Most efficient way to select elements in 2d array in Ruby

Question

Let's say I have 2d array (or matrix) like,

matrix = [
 [1, 2, 3],
 [4, 5, 6],
 [7, 8, 9]
]

And, I've to select all elements in eight directions of a certain element matrix[i][j], so I know,

• up and down elements will have same j
• left and right elements will have same i
• back-inclined diagonal (\) elements will have same diff i-j
• front-inclined diagonal (/) elements will have same sum i+j

How to select those elements, easily and efficiently? Any direct method?

---

For example, if my element is 4, then my selection should yield, [1, 7, 5, 6, 2, 8]. If it is, 5, then selection should be all except 5.

---

Edit: I've coded any solution yet, as I thought it'll be very poor, but here is my idea. Try it online!

matrix = [
 [1, 2, 3],
 [4, 5, 6],
 [7, 8, 9]
]

res = []
i = 0
j = 1

# let [i,j] be index of my element
matrix.each_with_index{|row,r| row.each_with_index{|col,c| 
    res << col if c == j || r == i || r+c == i+j || r-c == i-j 
}}

p res

Answer 1

Code

def extract(matrix, row, col)
  last_row = matrix.size-1
  last_col = matrix.first.size-1
  diag_sum = row + col
  diag_first_row = diag_sum - [diag_sum, last_col].min
  diag_last_row  = [last_row, diag_sum].min
  ante_diag_diff = row - col
  ante_diag_first_row = [ante_diag_diff, 0].max
  ante_diag_last_row = ante_diag_diff +
    [last_col, last_row - ante_diag_diff].min
  arr = [] 
  (0..last_col).each { |j| arr << matrix[row][j] unless j == col }
  (0..last_row).each { |i| arr << matrix[i][col] unless i == row }
  (diag_first_row..diag_last_row).each do |i|
    arr << matrix[i][diag_sum - i] unless i == row
  end
  (ante_diag_first_row..ante_diag_last_row).each do |i|
    arr << matrix[i][i - ante_diag_diff] unless i == row
  end
  arr
end

Example

matrix = Array.new(5) { Array.new(5) { rand(10..99) } }
  #=> [[52, 29, 61, 35, 27],
  #    [68, 99, 67, 18, 67],
  #    [79, 10, 73, 15, 36],
  #    [49, 94, 28, 24, 53],
  #    [37, 26, 65, 65, 43]]

(0..4).each do |i|
  (0..4).each do |j|
    puts "#{i}, #{j}: #{extract(matrix,i,j)}"
  end
 end

i  j
----------------------------------------------------------------------
0, 0: [29, 61, 35, 27, 68, 79, 49, 37, 99, 73, 24, 43]
0, 1: [52, 61, 35, 27, 99, 10, 94, 26, 68, 67, 15, 53]
0, 2: [52, 29, 35, 27, 67, 73, 28, 65, 99, 79, 18, 36]
0, 3: [52, 29, 61, 27, 18, 15, 24, 65, 67, 10, 49, 67]
0, 4: [52, 29, 61, 35, 67, 36, 53, 43, 18, 73, 94, 37]
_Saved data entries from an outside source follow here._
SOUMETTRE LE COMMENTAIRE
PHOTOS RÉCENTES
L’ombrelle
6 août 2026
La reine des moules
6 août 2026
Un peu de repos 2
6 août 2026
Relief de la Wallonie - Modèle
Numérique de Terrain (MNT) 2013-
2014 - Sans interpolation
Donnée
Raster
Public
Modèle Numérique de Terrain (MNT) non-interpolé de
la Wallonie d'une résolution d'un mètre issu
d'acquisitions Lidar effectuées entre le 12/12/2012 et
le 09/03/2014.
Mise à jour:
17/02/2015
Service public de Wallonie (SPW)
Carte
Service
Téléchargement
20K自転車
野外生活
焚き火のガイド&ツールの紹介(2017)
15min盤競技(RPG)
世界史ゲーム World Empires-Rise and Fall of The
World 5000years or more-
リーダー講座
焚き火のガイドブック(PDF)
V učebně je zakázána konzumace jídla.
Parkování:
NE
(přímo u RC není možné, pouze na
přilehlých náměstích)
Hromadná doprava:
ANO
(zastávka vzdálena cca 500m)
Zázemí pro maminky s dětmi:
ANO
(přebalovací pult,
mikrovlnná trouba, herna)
1, 0: [99, 67, 18, 67, 52, 79, 49, 37, 29, 10, 28, 65]
1, 1: [68, 67, 18, 67, 29, 10, 94, 26, 61, 79, 52, 73, 24, 43]
1, 2: [68, 99, 18, 67, 61, 73, 28, 65, 35, 10, 49, 29, 15, 53]
1, 3: [68, 99, 67, 67, 35, 15, 24, 65, 27, 73, 94, 37, 61, 36]
1, 4: [68, 99, 67, 18, 27, 36, 53, 43, 15, 28, 26, 35]

2, 0: [10, 73, 15, 36, 52, 68, 49, 37, 61, 99, 94, 65]
2, 1: [79, 73, 15, 36, 29, 99, 94, 26, 35, 67, 49, 68, 28, 65]
2, 2: [79, 10, 15, 36, 61, 67, 28, 65, 27, 18, 94, 37, 52, 99, 24, 43]
2, 3: [79, 10, 73, 36, 35, 18, 24, 65, 67, 28, 26, 29, 67, 53]
2, 4: [79, 10, 73, 15, 27, 67, 53, 43, 24, 65, 61, 18]
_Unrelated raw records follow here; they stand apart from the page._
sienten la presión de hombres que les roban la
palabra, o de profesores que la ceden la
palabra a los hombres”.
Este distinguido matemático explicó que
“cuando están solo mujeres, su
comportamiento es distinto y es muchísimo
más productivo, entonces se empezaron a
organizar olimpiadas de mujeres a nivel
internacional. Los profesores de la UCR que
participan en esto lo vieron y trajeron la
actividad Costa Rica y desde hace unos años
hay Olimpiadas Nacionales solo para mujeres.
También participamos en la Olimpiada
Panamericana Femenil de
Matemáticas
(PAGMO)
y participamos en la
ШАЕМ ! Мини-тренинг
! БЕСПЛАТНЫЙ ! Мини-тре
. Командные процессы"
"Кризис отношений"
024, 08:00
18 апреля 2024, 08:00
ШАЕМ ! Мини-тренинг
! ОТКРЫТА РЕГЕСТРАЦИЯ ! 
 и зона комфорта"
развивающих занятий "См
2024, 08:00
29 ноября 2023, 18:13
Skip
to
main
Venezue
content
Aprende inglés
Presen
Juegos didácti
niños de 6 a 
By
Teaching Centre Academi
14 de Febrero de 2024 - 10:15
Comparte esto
3, 0: [94, 28, 24, 53, 52, 68, 79, 37, 35, 67, 10, 26]
3, 1: [49, 28, 24, 53, 29, 99, 10, 26, 27, 18, 73, 37, 79, 65]
3, 2: [49, 94, 24, 53, 61, 67, 73, 65, 67, 15, 26, 68, 10, 65]
3, 3: [49, 94, 28, 53, 35, 18, 15, 65, 36, 65, 52, 99, 73, 43]
3, 4: [49, 94, 28, 24, 27, 67, 36, 43, 65, 29, 67, 15]
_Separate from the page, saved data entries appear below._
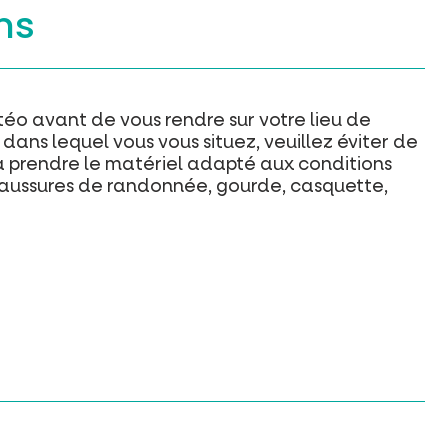
ns
étéo avant de vous rendre sur votre lieu de
ans lequel vous vous situez, veuillez éviter de
 à prendre le matériel adapté aux conditions
chaussures de randonnée, gourde, casquette,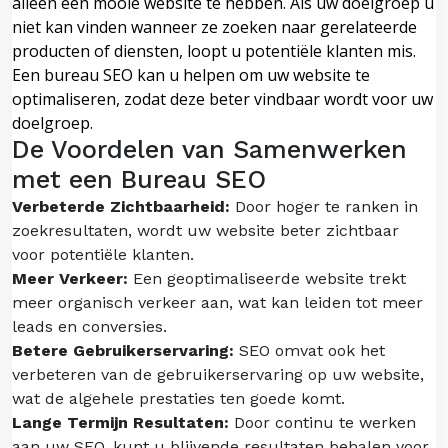
alleen een mooie website te hebben. Als uw doelgroep u
niet kan vinden wanneer ze zoeken naar gerelateerde
producten of diensten, loopt u potentiële klanten mis.
Een bureau SEO kan u helpen om uw website te
optimaliseren, zodat deze beter vindbaar wordt voor uw
doelgroep.
De Voordelen van Samenwerken
met een Bureau SEO
Verbeterde Zichtbaarheid:
Door hoger te ranken in
zoekresultaten, wordt uw website beter zichtbaar
voor potentiële klanten.
Meer Verkeer:
Een geoptimaliseerde website trekt
meer organisch verkeer aan, wat kan leiden tot meer
leads en conversies.
Betere Gebruikerservaring:
SEO omvat ook het
verbeteren van de gebruikerservaring op uw website,
wat de algehele prestaties ten goede komt.
Lange Termijn Resultaten:
Door continu te werken
aan uw SEO, kunt u blijvende resultaten behalen voor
4, 0: [26, 65, 65, 43, 52, 68, 79, 49, 27, 18, 73, 94]
4, 1: [37, 65, 65, 43, 29, 99, 10, 94, 67, 15, 28, 49]
4, 2: [37, 26, 65, 43, 61, 67, 73, 28, 36, 24, 79, 94]
4, 3: [37, 26, 65, 43, 35, 18, 15, 24, 53, 68, 10, 28]
4, 4: [37, 26, 65, 65, 27, 67, 36, 53, 52, 99, 73, 24]

Explanation

First observe that if the target element is in row i and column j, the elements [p,q] on the diagonal that passes through that point have the property that p+q == i+j. Similarly, the elements [p,q] on the ante-diagonal that passes through that point have the property that p-q == i-j

Suppose

row = 1
col = 2

then

last_row = matrix.size-1
  #=> 4 
last_col = matrix.first.size-1
  #=> 4 

diag_sum = row + col
  #=> 3 
diag_first_row = diag_sum - [diag_sum, last_col].min
  #=> 0 
diag_last_row  = [last_row, diag_sum].min
  #=> 3 

ante_diag_diff = row - col
  #=> -1 
ante_diag_first_row = [ante_diag_diff, 0].max
  #=> 0 
ante_diag_last_row = ante_diag_diff +
  [last_col, last_row - ante_diag_diff].min
  #=> 3 

The remaining calculations are straightforward.

---

Here's a variant of the above that uses less code and may be slightly less efficient.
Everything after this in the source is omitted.